Nutrition is very important to lead a healthy life. A balanced diet reduces the risk of diseases and improves the overall health of an organism. It provides energy to the cells to carry out the cellular activities.


What are the Different Modes of Nutrition in Living Beings?

The different modes of nutrition include:

  • ·       Autotrophic nutrition
  • ·       Heterotrophic nutrition


What are the Different Modes of Heterotrophic Nutrition?

The different modes of heterotrophic nutrition include:

  • ·       Parasitic
  • ·       Saprophytic
  • ·       Holozoic

What is the Mode of Nutrition in Plants?

Plants exhibit an autotrophic mode of nutrition because they can prepare their own food.
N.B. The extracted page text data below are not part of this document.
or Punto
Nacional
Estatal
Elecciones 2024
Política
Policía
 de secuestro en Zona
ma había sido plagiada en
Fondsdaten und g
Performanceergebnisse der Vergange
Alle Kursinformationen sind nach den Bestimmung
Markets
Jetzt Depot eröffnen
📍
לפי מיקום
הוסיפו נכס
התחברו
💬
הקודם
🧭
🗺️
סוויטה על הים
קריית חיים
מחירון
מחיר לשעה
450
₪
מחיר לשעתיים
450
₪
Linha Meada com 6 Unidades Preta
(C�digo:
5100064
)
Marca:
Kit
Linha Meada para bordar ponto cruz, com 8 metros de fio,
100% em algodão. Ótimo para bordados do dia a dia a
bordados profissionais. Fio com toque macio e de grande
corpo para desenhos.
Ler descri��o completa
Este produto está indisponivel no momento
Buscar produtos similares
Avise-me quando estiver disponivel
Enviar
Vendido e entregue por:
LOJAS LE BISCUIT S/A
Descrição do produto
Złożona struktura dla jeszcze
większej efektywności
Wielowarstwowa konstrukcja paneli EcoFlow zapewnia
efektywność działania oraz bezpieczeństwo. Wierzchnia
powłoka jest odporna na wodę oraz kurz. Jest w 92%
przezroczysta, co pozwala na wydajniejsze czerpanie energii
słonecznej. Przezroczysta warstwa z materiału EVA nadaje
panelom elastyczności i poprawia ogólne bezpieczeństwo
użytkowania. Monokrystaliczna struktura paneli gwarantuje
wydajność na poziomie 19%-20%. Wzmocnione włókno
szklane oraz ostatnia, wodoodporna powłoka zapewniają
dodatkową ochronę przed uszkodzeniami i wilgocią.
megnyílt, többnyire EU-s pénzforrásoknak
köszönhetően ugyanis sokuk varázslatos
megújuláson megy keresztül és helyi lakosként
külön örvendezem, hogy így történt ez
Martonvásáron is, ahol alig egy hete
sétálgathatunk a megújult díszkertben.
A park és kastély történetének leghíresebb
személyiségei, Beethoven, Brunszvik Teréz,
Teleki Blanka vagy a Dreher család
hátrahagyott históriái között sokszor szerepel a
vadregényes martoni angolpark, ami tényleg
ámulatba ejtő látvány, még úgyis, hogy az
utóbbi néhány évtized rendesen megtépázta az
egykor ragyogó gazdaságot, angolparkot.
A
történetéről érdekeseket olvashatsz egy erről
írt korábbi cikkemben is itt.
Plants use sunlight, water and carbon dioxide to produce energy during photosynthesis.


What is Holozoic Nutrition?

Holozoic nutrition is the mode of heterotrophic nutrition that involves ingestion, digestion, absorption and assimilation of solid and liquid material.
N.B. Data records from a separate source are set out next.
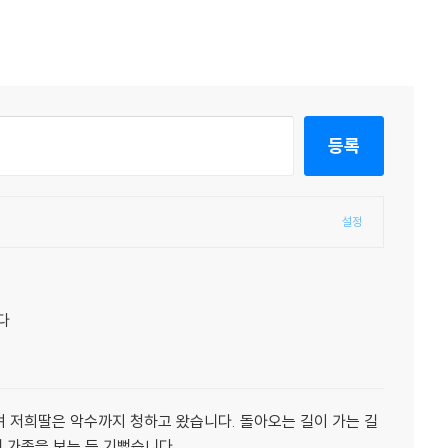
등록
설정
다
 저희딸은 악수까지 청하고 왔습니다. 돌아오는 길이 가는 길
 가족을 보는 듯 기뻤습니다.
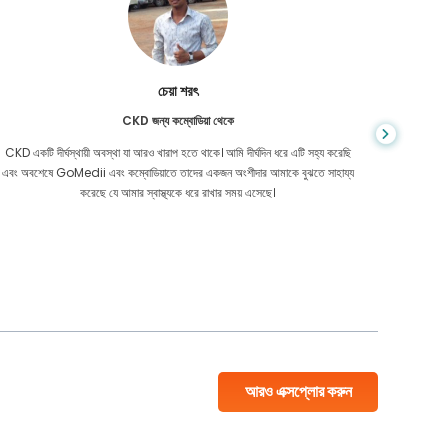
চেয়া শরৎ
CKD জন্য কম্বোডিয়া থেকে
CKD একটি দীর্ঘস্থায়ী অবস্থা যা আরও খারাপ হতে থাকে। আমি দীর্ঘদিন ধরে এটি সহ্য করেছি
আপনি কখনই জ
এবং অবশেষে GoMedii এবং কম্বোডিয়াতে তাদের একজন অংশীদার আমাকে বুঝতে সাহায্য
আমার কো
করেছে যে আমার স্বাস্থ্যকে ধরে রাখার সময় এসেছে।
বাংলাদেশ
আরও এক্সপ্লোর করুন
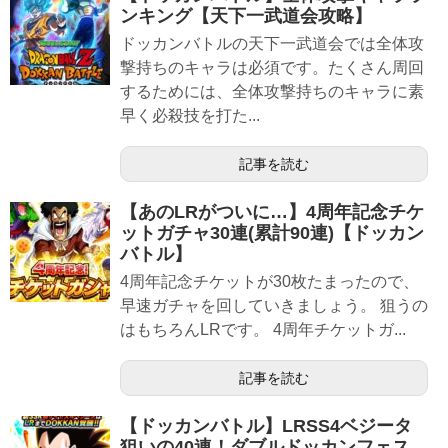
ンキング【天下一武道会攻略】
ドッカンバトルの天下一武道会では全体攻
撃持ちのキャラは必須です。たくさん周回
するためには、全体攻撃持ちのキャラに素
早く必殺技を打た...
記事を読む
【あのLRがついに…】4周年記念チケ
ットガチャ30連(累計90連)【ドッカン
バトル】
4周年記念チケットが30枚たまったので、
早速ガチャを回していきましょう。 狙うの
はもちろんLRです。 4周年チケットガ...
記事を読む
【ドッカンバトル】LRSS4ベジータ
狙いの40連！ダブルドッカンフェス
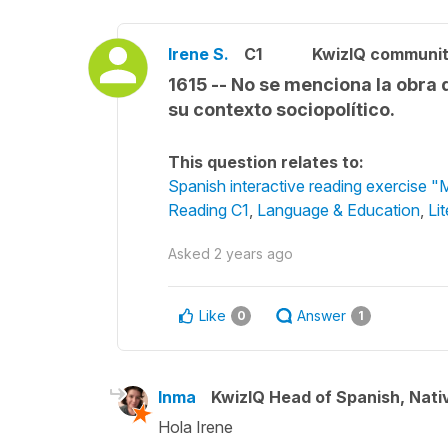
Irene S.
C1
KwizIQ communi
1615 -- No se menciona la obra
su contexto sociopolítico.
This question relates to:
Spanish interactive reading exercise "
Reading C1
,
Language & Education
,
Li
Asked
2 years ago
Like
Answer
0
1
Inma
KwizIQ Head of Spanish, Nat
Hola Irene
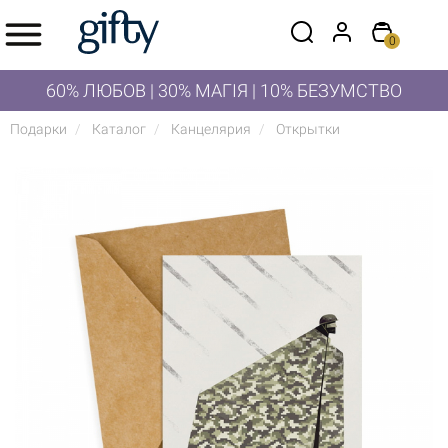
0
60% ЛЮБОВ | 30% МАГІЯ | 10% БЕЗУМСТВО
Подарки
Каталог
Канцелярия
Открытки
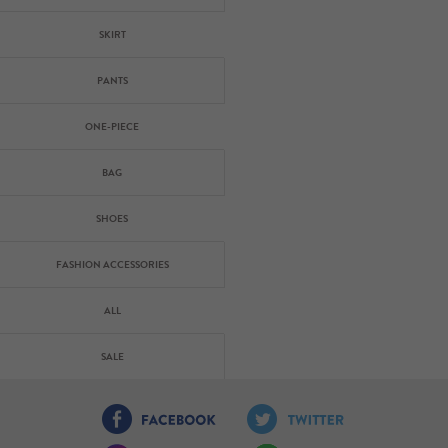
SKIRT
PANTS
ONE-PIECE
BAG
SHOES
FASHION ACCESSORIES
ALL
SALE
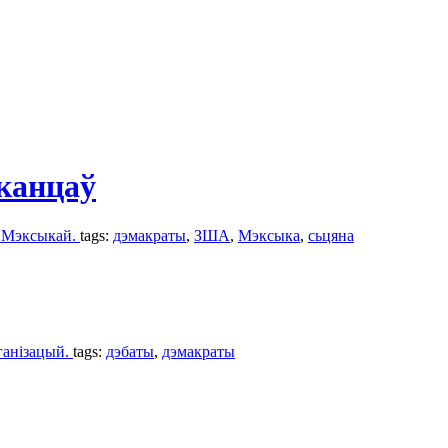
канцаў
з Мэксыкай.
tags:
дэмакраты
,
ЗША
,
Мэксыка
,
сьцяна
ганізацый.
tags:
дэбаты
,
дэмакраты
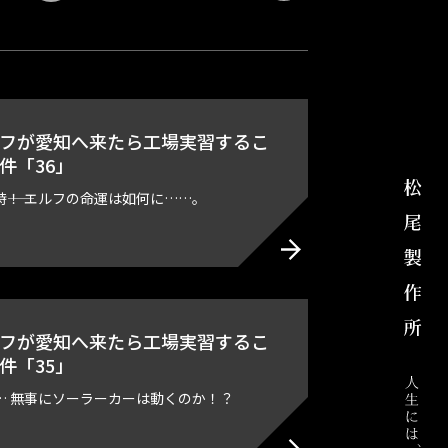
フが愛知へ来たら工場実習するこ
件「36」
――！ エルフの命運は如何に……。
フが愛知へ来たら工場実習するこ
件「35」
… 無事にソーラーカーは動くのか！？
This type of nutrition is exhibited by amoeba that takes in complex substances and converts them into simpler substances.


What are Mixotrophs?

Mixotrophs are organisms that use a mix of different sources of energy and carbon rather than a single trophic mode. Euglena is an autotroph as well as a heterotroph and is called a mixotroph.


Are all Protists Mixotrophs?

Not all protists are mixotrophs. A few protists are strict heterotrophs. While a few are both autotrophs and heterotrophs. The mixotrophic protists are called acetate flagellates.
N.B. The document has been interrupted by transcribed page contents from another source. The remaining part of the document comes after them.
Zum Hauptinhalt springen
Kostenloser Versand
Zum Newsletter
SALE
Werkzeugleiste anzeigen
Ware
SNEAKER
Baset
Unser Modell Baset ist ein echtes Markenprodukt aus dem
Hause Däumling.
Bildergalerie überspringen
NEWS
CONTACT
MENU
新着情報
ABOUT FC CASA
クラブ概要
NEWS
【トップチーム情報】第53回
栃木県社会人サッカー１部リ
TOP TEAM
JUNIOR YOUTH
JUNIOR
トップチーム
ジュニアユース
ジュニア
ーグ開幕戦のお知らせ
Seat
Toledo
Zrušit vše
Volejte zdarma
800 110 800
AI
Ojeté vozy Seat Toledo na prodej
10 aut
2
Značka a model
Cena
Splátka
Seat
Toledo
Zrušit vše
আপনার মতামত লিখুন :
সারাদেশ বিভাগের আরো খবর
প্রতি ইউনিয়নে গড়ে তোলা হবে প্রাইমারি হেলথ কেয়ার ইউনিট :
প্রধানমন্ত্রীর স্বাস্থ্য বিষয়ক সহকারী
What is the Mode of Nutrition in Blue-Green Algae?

Blue-green algae can be autotrophs, heterotrophs or mixotrophs.


What Are Some of the Healthy Sources of Nutrients?

Simply understanding what the types of nutrition are won’t help an individual maintain a healthy lifestyle. 

Instead, they need to take the initiative to plan a meal that combines the benefits of the discussed nutrients. Vitamin- Green leafy vegetables, milk, poultry, eggs, fish, nuts, seeds are great sources of vitamins.

  • ·       Minerals- Spinach, banana, egg yolk, nuts and seeds, fortified cereals, etc.
  • ·       Protein- Chicken, fish, turkey, lentils, milk and egg.
  • ·       Fibre- Fruits, millets and sprouts.
  • ·       Carbohydrate- Rice, bread, whole grain, etc.
  • ·       Fats- Nuts, unsaturated fats, etc., are good sources of fats.
  • ·       Water


What Is the Exact Proportion of Nutrients Needed for the Body?

Take a look at the proportion segregated based on the types of nutrition needed by a human daily.

1. Vitamin

  • ·       Biotin- 0.3 milligrams
  • ·       Folate- 0.4 milligrams
  • ·       A- 0.6 milligrams
  • ·       B1- 0.14 milligrams
  • ·       B2- 0.16 milligrams
  • ·       B3- 0.18 milligrams
  • ·       B5-0.6 milligrams
  • ·       B6-0.2 milligrams
  • ·       B12- 0.6 milligrams
  • ·       C- 0.75 milligrams
  • ·       D- 0.5 milligrams
  • ·       E- 0.10 milligrams
  • ·       Vitamin K- 0.80 milligrams

 2. Minerals

  • ·       Calcium- 1000 milligrams
  • ·       Iron- 15 milligrams
  • ·       Magnesium- 350 milligrams
  • ·       Chromium- 0.12 milligrams
  • ·       Copper- 2 milligrams
  • ·       Chlorine- 3400 milligrams
  • ·       Fluorine -3.5 milligrams
  • ·       Iodine -0.15 milligrams
  • ·       Nickel -1 milligrams
  • ·       Manganese- 5 milligrams
  • ·       Molybdenum- 75 milligrams
  • ·       Potassium-3500 milligrams

3. Protein

  • ·       An adult should consume nearly 800 milligrams of protein every day.

4. Fibre

  • ·       An individual should consume nearly 30,000 milligrams of fibre regularly.

5. Carbohydrate

  • ·       Adults should consume 325000 milligrams of carbohydrates regularly.

6. Fats

  • ·      The fat intake in an adult should be 77000 milligrams per day.

7. Water

  • ·       Adult- Experts recommend drinking at least 1.5 to 2 litres of water every day.

These are the basic information on types of nutrition and their sources. An individual can follow the measurements and prepare a diet chart accordingly.